Bees stopped buzzing across the country during the 2017 solar eclipse

Researchers at the University of Missouri conducted an unprecedented study to examine how bees are affected by a solar eclipse. The team organized a network of citizen scientists and elementary school classrooms to listen in on bees through acoustic monitoring stations during the 2017 eclipse. At locations across the country, bees stopped flying during the period of total solar eclipse.

“We anticipated, based on the smattering of reports in the literature, that bee activity would drop as light dimmed during the eclipse and would reach a minimum at totality,” said study lead author Dr. Candace Galen. “But, we had not expected that the change would be so abrupt, that bees would continue flying up until totality and only then stop, completely. It was like ‘lights out’ at summer camp! That surprised us.”

Dr. Galen said that while everyone anticipated how animals would respond, few formal studies had ever examined the behavior of insects during a solar eclipse, and none had looked at bees. Dr. Galen’s team had recently field-tested a system where bee pollination could be tracked remotely by listening for their flight buzzes.

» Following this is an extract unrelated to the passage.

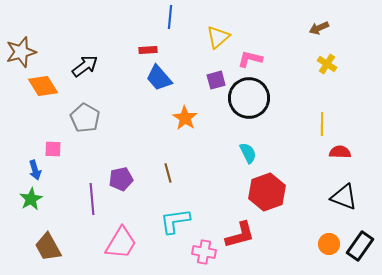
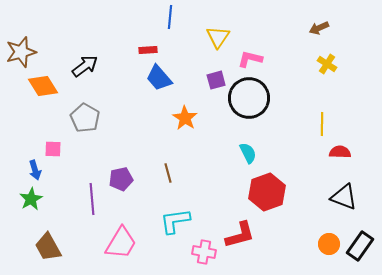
yellow triangle: rotated 15 degrees counterclockwise
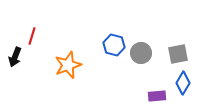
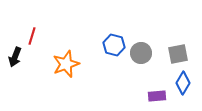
orange star: moved 2 px left, 1 px up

“It seemed like the perfect fit,” said Dr. Galen. “The tiny microphones and temperature sensors could be placed near flowers hours before the eclipse, leaving us free to put on our fancy glasses and enjoy the show.”

The cross-country project engaged more than 400 participants including citizen scientists, elementary school teachers, and students, who set up 16 monitoring stations in the path of totality across Oregon, Idaho, and Missouri. At each location, small USB microphones were hung on lanyards near bee-pollinated flowers.

The devices were sent to Dr. Galen’s lab, where the recordings were matched up with the phases of the eclipse for each site. The data revealed that the bees remained active during the partial-eclipse phases both before and after totality, but they ceased all activity during the period of totality.

Across all 16 locations, only one buzz was recorded during totality. The study also revealed that, shortly before and shortly after totality, bee flights tended to be longer in duration, which indicates that the flights were slowed down.

Bees usually fly more slowly at dusk and return to their colonies at night. The fact that the same behavior was triggered by an eclipse offers evidence that bees respond to environmental cues even when those cues occur unexpectedly.

Dr. Galen explained: “The eclipse gave us an opportunity to ask whether the novel environmental context -mid-day, open skies – would alter the bees’ behavioral response to dim light and darkness. As we found, complete darkness elicits the same behavior in bees, regardless of timing or context. And that’s new information about bee cognition.”

The study is published in the Annals of the Entomological Society of America.